Wednesday, March 16, 2011

#15 The Night Beat: A Shadow History of Rock and Roll by Mikal Gilmore

The Barenaked Ladies did a song in the 1990s called "Box Set". In it is buried this tight lyric:

All the people want is what I used to be
When I try to play something new, all they want is 1973.

Imagine my complete surprise when no less a Rock Legend (capitalized) than Mick Jagger throws out this statement during an interview with the author: "Well, the fans want to hear what we were. I mean, if they admit that we have gotten old, they have lost their youth." Gilmore goes on to argue that the Stones reached their apex in the early 1970s (ending with Exile on Main Street) and I could not agree more. But the larger question remains, so what if the Stones have not released a Stones-like album in close to 40 years? Yes, yes, "Mixed Emotions" is not "Start Me Up" which would have been an outtake on Let it Bleed. So what?

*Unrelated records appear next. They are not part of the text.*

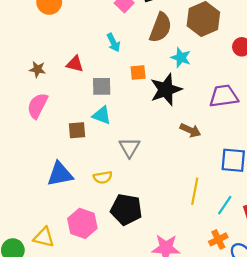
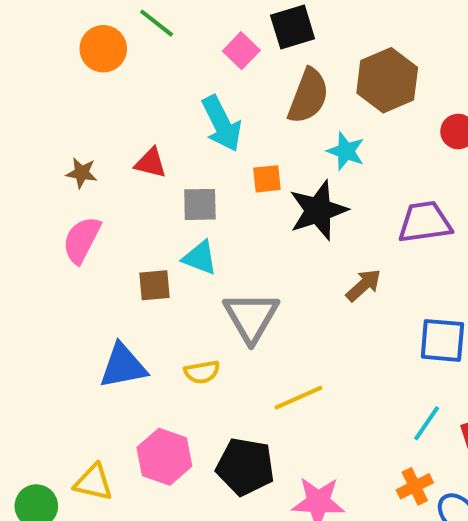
cyan arrow: (113, 43) -> (222, 124), size x1.6
brown arrow: (190, 130) -> (364, 285), turned -66
gray triangle: (129, 147) -> (251, 317), size x1.4
yellow line: (195, 191) -> (298, 398), moved, turned 55
black pentagon: (126, 209) -> (245, 467), moved

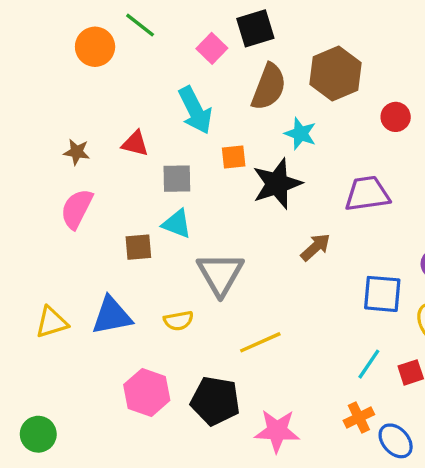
yellow triangle: (93, 482) -> (52, 322), moved, turned -30

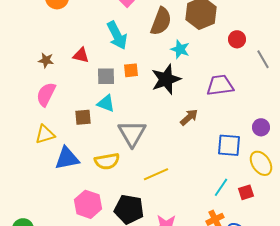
orange square: (234, 157) -> (131, 70), moved
yellow semicircle: (179, 321) -> (107, 161), size x1.4
yellow triangle: (52, 322) -> (45, 134), moved

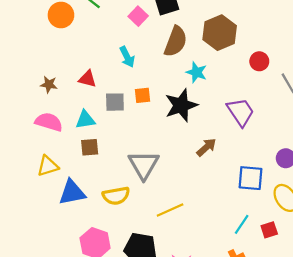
cyan arrow: (117, 35) -> (127, 57), size x0.7
purple trapezoid: (220, 85) -> (241, 112), turned 64
pink semicircle: (46, 94) -> (49, 122), turned 80
cyan triangle: (106, 103) -> (85, 120), moved, turned -30

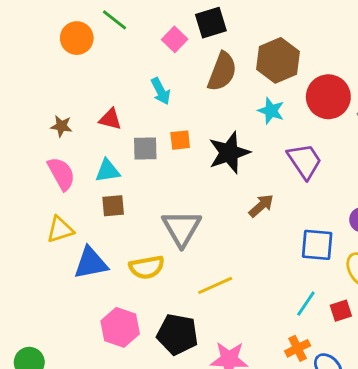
red circle: (259, 61) -> (328, 97), size x1.8
cyan star: (196, 72) -> (271, 111), moved
pink semicircle: (49, 122) -> (61, 174), turned 44

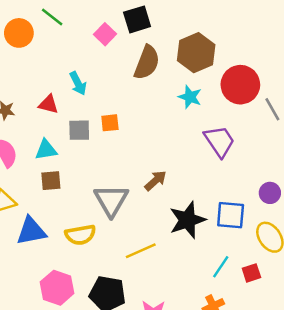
cyan arrow: (161, 91) -> (78, 83), moved
black star: (229, 153) -> (187, 220), moved
brown arrow: (261, 206) -> (155, 181), moved

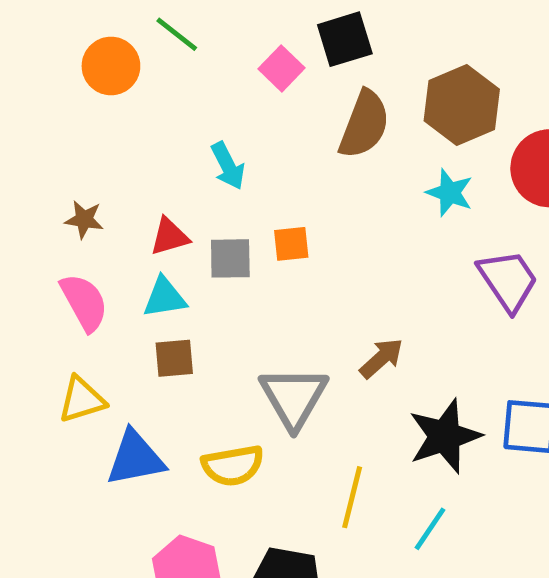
red triangle: (48, 104) -> (169, 237), moved, turned -30
yellow line: (141, 251) -> (352, 497), turned -52
cyan line: (221, 267) -> (430, 529), moved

Gilmore has been a feisty rock critic for many years, and the book is a collection of observations, opinion pieces and general thoughts. The objects are quite varied, and I will follow his example in this review. In general, the pieces on the Allman Brothers, The Clash and Van Halen are worth the price of the book.

Bob Dylan
Even in his 60s, the second time Gilmore interviewed him, he seems like a regular guy doing irregular things. My favorite Dylan quote is "I didn't write all those songs, I just wrote them down." He sounds like there is something moving through him; perhaps this is the conversion to Christianity, I don't know. Dylan is not the inveterate dick that he was in the biopic with Blanchette and Ledger; in this text he is in full bloom as an artist talking about his craft.

Lou Reed
In discussing a solo album of his, Gilmore quotes Reed as yelling at the audience "So? What is wrong with tasteless jokes? Fuck you!" In counterpoint to Dylan as "regular guy" artist, Reed sounds like a superdouche. Yes, yes, you wrote "Perfect Day" and hung out with Warhol and the rest, but you have not recorded a decent song since "Love is Chemical." Claim "artistry" and fucking with people above all else; Captain Beefheart and Frank Zappa did that also, better than you and without being assholes. Give me "Trout Mask Replica" over anything that the Underground did. That's right, I said it. Gilmore's interviews give the artists the chance to really speak; when Reed does, it sounds like that whiny jerk off in your high school who claimed he is a 'tortured genius" only to write bad poetry in community college English classes.

Sinead O'Connor
For many reasons, this was one of the best pieces in the book. I have never thought much of O'Connor's music, but I gained a real respect for her in these pages. She is not the preachy ass that I was conditioned to expect. She seems quite surprised to be famous; no less surprised than her producers.

Heavy Metal
Gilmore profiles Dave Mustaine of Megadeth, who is a 24 karat asshole. He is not, however, a sell out. This separates him from the stinky, vomitous, overindulgent mass that is Metallica. The description of fans dancing around bonfires at a concert in Texas is wonderfully written and makes you want to be there.

Van Halen
Three Words: David Lee Fucking Roth. Who else could get away in 1983 with saying "How can you say I don't like women? I LOVE women!" Then there is the groupie that, when asked of her opinion of the band says the normal boilerplate-this-band-is-awesome stuff, and then says "And every single one of these guys knows how to get DOWN!" She then proceeds to get double teamed by Diamond Dave and Alex Van Halen. At the radio station the next day, DLR bestows the "Hotel Award" on Alex, then dry humps a female fan in full view of 300 people on live radio. Such awesomeness was Diamond Dave. For those of you who cared about Van Halen after Sammy Hagar got on board, I direct you to Diver Down or Van Halen II for some real action. When Dave went solo, the soul of Van Halen went with him. The interviews and stories in Gilmore's text bring a very sordid, wish-I-looked-that-good-in-spandex chapter of Reagan's America to life.The pure, unadulterated disco ball like brilliance of Diamond Dave makes you wish he never left. Eddie's take? "Dave understands the entertainment and marketing angle."

The Clash
Joe Strummer gets special mention here; when asked about revolution and what it means, he thinks hard and says simply "it means keep going no matter what". These are words we could all agree with.